**Work to be completed:**
Scan the material below for "宝贝头像", then return each line that contains it.

**Source data:**
- - - - - - -

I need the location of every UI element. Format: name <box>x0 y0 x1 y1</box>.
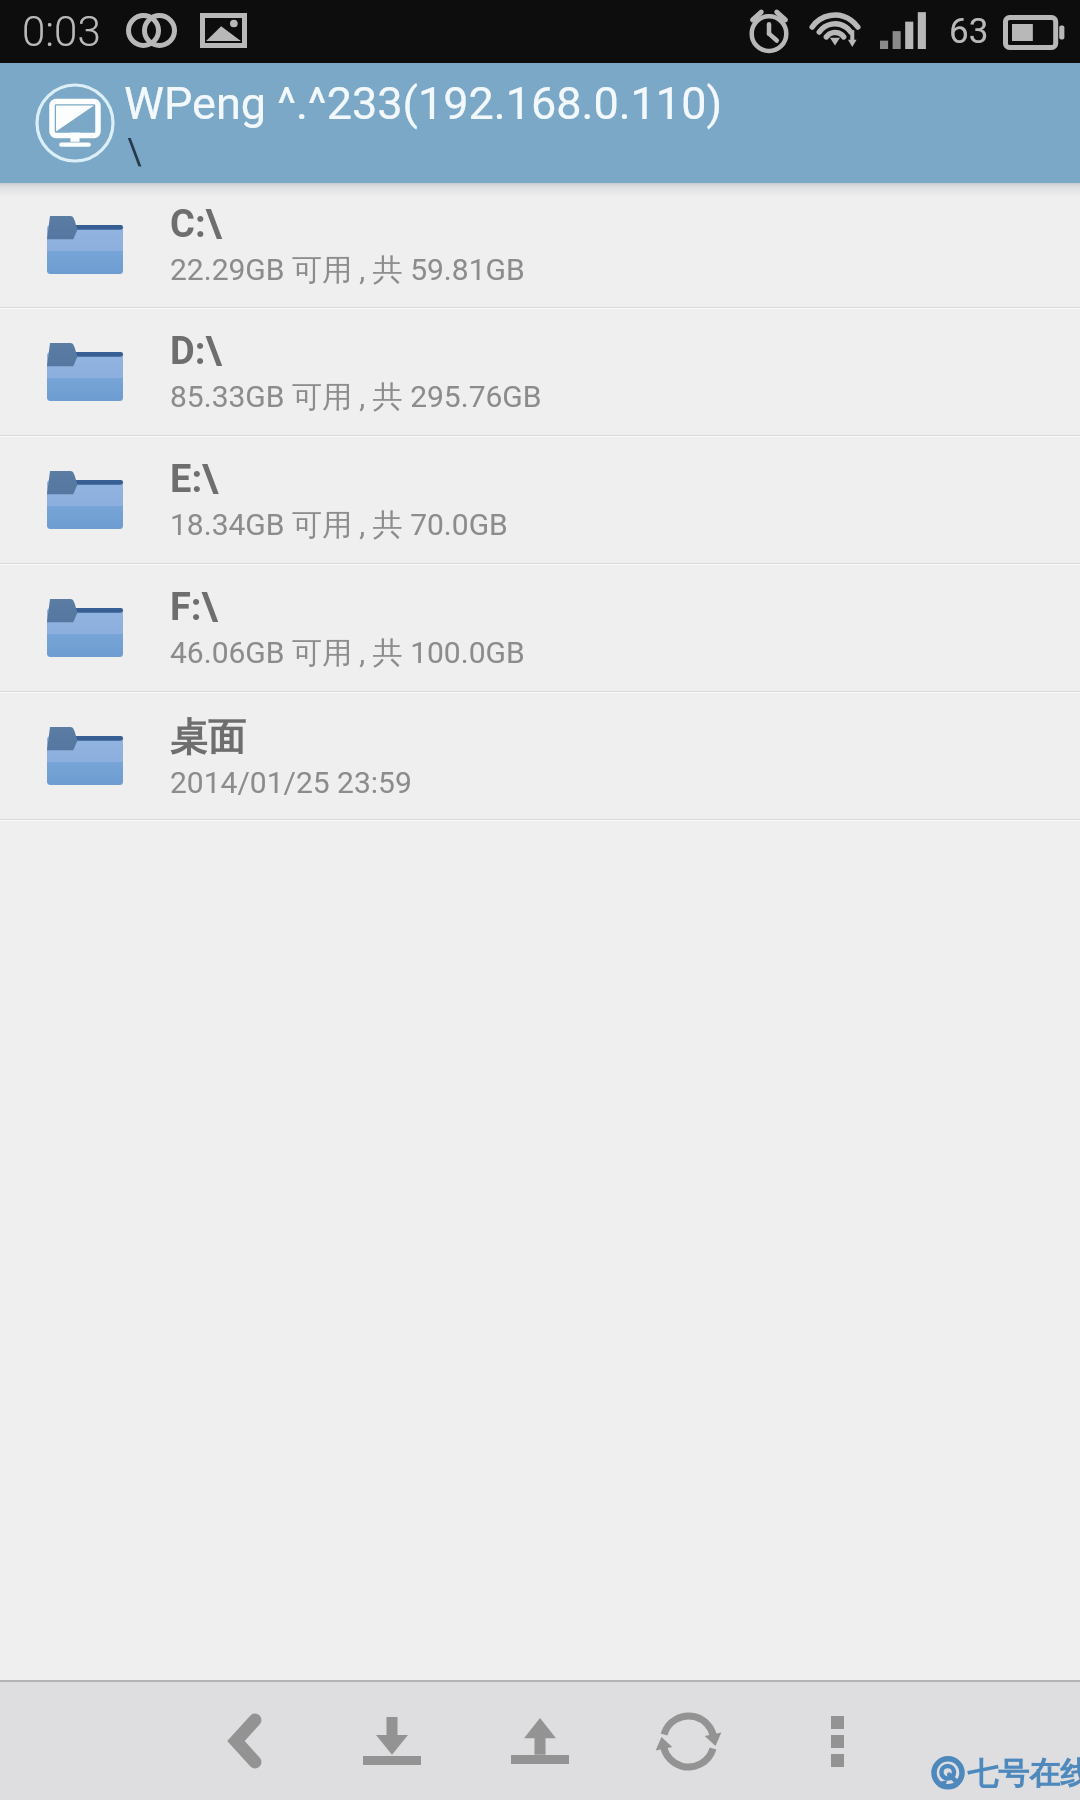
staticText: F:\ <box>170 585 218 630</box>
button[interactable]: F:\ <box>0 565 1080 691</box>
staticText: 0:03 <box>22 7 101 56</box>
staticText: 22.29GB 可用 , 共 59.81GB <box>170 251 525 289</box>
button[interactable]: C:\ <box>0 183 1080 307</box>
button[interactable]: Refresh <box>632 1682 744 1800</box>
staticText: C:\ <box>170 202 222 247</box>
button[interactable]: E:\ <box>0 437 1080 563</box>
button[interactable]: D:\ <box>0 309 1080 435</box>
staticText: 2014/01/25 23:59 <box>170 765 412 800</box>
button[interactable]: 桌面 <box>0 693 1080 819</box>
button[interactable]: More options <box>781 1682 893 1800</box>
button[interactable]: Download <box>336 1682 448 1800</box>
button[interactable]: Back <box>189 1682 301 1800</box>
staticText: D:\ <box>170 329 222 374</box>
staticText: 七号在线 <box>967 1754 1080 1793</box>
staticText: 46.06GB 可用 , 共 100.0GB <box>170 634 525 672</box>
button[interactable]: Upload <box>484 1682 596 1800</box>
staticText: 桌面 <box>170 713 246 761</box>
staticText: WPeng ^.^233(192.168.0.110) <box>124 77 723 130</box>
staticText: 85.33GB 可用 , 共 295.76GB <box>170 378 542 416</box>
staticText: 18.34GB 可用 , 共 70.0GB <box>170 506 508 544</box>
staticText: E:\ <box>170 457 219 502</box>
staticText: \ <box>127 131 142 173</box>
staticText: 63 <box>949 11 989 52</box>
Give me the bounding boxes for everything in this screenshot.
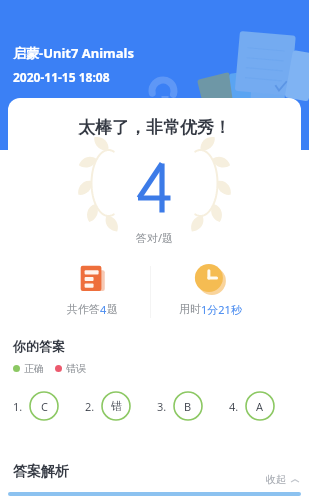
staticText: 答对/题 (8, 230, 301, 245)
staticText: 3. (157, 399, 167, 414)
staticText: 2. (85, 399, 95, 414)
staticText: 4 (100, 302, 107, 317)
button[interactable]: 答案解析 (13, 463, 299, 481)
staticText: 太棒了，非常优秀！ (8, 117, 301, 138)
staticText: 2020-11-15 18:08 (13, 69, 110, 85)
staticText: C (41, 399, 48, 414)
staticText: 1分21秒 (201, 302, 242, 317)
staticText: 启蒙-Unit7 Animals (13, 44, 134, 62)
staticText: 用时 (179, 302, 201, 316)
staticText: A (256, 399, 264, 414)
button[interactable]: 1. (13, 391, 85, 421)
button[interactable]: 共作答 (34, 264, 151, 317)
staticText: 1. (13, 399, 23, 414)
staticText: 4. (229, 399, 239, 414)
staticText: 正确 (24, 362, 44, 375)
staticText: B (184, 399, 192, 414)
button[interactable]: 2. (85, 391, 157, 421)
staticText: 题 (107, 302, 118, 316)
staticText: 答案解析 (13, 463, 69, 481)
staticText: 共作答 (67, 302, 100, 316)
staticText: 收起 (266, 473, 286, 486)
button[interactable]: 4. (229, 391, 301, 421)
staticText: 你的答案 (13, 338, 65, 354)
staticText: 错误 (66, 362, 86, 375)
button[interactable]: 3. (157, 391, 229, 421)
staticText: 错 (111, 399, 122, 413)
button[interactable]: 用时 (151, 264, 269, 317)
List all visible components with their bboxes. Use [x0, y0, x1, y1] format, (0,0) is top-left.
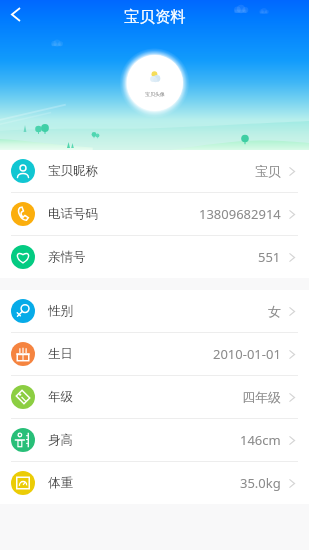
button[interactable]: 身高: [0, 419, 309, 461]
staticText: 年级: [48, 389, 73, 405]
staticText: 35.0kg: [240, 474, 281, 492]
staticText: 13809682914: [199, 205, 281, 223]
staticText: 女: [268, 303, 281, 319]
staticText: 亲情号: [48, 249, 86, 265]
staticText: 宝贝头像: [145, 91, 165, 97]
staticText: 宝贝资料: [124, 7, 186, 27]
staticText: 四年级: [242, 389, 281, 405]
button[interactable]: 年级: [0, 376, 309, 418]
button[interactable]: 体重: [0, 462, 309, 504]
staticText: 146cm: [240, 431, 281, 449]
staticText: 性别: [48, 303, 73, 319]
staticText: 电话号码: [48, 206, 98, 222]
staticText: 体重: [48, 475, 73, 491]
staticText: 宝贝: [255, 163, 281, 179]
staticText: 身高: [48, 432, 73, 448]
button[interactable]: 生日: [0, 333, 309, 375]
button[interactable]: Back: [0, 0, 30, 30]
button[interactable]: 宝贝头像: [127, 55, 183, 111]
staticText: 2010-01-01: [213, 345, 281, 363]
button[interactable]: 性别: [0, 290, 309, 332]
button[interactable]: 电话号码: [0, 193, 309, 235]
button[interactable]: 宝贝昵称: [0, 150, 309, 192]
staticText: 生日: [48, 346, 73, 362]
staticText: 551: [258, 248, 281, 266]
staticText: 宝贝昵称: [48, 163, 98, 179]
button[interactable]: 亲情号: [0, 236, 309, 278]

- - - - - - -

**Result of this exercise:**
staticText: 宝贝头像: [145, 91, 165, 97]
button[interactable]: 宝贝头像: [127, 55, 183, 111]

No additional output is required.